There is always a story...
      I've always thought I look like the average upscale beach bum. I'm moderately well dressed (preppie casual), well-spoken, and well-WASPish. So why would I be picked to be the random terrorist for a "4S" random security scan? Maybe it was the fact that I was traveling alone, traveling one way and had checked a 50-pound IBM computer box, hmm?
      The two double-gloved security officers had to open (not just scan) the IBM box. I pack very carefully. The box contained two coolers (the big one for the trunk and the little one for the front seat. Some loose stuff. My shoes. About a dozen carefully trimmed foam blocks to keep stuff from rattling around. Both coolers were loaded, One with cheese and ice, the other with important and needed stuff for a road trip. Books. Pills. One jar of peanuts that my friend "Bob" demolished. Radar detector. Tools to install the Radar detector. And socks and stuff to keep the goodies from shifting. One of the two double-gloved security officers took the coolers out and unpacked the bigger one. This was worse than the NY Statie finding the plastic daisy in the engineer's boot in the trunk of a college buddy's Spitfire.
      24 or 36 sniffer slips later, they had to try to repack the (red) cooler, the (blue) cooler, and the box. They failed but were good natured when I told them how everything fit. They used a lot of duct tape.
      Now we know where all the duct tape went.
      At Gate 1, my wedding ring, belt buckle, and the spare car key in my wallet set off the wand. Good thing I didn't have to power up the laptop: with a dead battery and nekkid girls on the wallpaper, it would have been a sight.
      JetBlue had a full bus leaving Burlington. All of the ramp rats and other ground workers lined up outside the terminal to wave as we taxied away. And we had beautiful Harper blue skies with white cloud heads all the way to New York.
      I arrived with moments to spare at JFK and figured I had better use them to best advantage. Since Anne was the random terrorist on her last trip, and since she was strip searched at each connecting leg, I showed my 4 "S" boarding pass to the new gate person.
      "Do I need to go through it again?" I asked.
      She blanched. Now we know where the peanuts come from. "How did you get here?"

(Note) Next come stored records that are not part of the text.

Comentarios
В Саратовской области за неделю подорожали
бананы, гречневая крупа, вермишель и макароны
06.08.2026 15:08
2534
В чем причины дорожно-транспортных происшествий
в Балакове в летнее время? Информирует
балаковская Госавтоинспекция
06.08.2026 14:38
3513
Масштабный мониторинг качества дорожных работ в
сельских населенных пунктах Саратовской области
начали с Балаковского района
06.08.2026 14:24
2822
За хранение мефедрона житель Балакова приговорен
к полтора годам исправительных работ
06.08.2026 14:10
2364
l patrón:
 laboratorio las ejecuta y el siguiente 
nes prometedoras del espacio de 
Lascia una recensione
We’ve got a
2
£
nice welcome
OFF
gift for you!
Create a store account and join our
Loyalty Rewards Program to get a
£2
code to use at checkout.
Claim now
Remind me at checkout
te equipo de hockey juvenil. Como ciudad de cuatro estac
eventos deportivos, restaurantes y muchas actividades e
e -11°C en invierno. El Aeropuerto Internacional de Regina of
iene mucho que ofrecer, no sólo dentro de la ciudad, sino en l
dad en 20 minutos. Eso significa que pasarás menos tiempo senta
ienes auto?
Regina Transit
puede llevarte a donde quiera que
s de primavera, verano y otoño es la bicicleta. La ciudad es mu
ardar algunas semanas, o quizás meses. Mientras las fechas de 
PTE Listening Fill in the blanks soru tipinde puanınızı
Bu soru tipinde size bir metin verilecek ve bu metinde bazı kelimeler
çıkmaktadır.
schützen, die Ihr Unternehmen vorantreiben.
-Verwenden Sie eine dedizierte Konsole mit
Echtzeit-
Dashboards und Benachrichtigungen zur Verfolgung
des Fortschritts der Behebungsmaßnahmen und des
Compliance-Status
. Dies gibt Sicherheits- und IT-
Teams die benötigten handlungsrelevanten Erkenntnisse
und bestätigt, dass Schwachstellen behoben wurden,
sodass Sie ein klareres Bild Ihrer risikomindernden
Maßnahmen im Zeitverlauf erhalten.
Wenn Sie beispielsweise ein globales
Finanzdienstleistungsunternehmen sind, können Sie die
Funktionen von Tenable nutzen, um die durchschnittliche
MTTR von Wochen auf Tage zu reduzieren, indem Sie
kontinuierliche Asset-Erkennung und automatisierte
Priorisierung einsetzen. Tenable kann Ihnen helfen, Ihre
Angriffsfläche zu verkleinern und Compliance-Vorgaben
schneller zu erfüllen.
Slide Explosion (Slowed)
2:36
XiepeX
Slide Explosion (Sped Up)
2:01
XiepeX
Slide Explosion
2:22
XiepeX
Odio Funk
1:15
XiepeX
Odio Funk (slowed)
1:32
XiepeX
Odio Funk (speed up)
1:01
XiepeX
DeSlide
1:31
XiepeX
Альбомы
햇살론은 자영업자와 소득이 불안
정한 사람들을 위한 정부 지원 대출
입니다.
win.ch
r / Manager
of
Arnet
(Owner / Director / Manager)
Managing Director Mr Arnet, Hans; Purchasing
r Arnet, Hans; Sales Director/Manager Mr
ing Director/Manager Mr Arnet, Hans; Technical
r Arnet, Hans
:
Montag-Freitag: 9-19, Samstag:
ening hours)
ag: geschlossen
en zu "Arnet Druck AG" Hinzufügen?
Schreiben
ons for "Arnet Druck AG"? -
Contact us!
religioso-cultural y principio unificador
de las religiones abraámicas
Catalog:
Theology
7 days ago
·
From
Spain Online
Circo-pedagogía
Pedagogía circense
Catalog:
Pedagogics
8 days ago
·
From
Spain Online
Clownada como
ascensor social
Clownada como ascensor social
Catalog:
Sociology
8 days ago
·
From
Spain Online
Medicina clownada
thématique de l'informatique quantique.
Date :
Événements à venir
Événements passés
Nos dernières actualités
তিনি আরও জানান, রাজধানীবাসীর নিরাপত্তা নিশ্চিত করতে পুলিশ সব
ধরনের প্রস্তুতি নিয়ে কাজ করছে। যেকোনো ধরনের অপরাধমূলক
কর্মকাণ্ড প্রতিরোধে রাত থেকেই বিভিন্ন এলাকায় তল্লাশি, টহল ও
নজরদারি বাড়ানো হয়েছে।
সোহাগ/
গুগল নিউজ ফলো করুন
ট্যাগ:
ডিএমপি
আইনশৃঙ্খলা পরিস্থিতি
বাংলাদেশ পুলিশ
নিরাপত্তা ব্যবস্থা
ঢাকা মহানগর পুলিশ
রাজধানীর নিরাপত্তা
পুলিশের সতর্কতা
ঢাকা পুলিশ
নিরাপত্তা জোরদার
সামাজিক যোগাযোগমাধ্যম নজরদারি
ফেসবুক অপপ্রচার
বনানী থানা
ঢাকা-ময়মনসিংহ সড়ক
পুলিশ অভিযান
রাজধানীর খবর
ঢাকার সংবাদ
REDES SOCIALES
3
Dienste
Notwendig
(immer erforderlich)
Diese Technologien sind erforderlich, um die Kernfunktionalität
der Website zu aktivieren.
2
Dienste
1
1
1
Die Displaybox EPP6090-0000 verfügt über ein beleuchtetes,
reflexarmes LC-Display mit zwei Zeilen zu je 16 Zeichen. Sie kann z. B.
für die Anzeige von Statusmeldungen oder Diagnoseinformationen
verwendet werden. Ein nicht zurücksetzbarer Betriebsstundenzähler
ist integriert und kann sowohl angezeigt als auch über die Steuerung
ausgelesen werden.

      "From Gate 9," I said pointing to the adjacent waiting area.
      "Oh." As a connecting passenger, airport security didn't require me to take off my shoes again. Of course, I took them off in the airplane--drowns out the garlic and onion mixed with the tuna fish in my lunch, innit.
      The bus was at best 2/3 full from NY to Orlando. I had an entire empty row as did the person behind me. As I was loading the laptop bag overhead, the woman in the row behind me said, "Hi, Dick." Women do that. I wonder how they know. Oh. OK, it turned out to be a friend from South Puffin who moved to Florida a couple of years ago.
      Jetblue served snacks (blue chips, blanched peanuts, or mixed pretzelly-dorito-cornchip thingies) to most of us, but the pilot offered ham or chicken cordon bleue to those in the reserved seats abaft row 27.
      We flew mostly above the big thunderstorms/tornado clouds to our west around Atlanta and western South Carolina. In cloud at 507 mph at 36,887 ft most of the way; we did hit 571 mph as we started our descent. That's faster than any Blivet and slightly faster than most Camaros.

      In case it isn't becoming obvious yet I found a (white) Camaro convertible with just 16,000 miles in Florida via an eBay auction. It was offered by a Florida new car dealer as an estate sale. The actual seller was the dealer's brother-in-law.
      The car deal went without a hitch, although the owner's son was just a little bit over the top. He said he was indicted once in Vermont for something to do with his business. The US Marshal came and got him. I didn't mention that the US Marshal for Vermont is an old friend. I bought the (white) car anyway. It came with a GM warranty. And a tanning salon. And a set of Florida plates registered to a dead guy.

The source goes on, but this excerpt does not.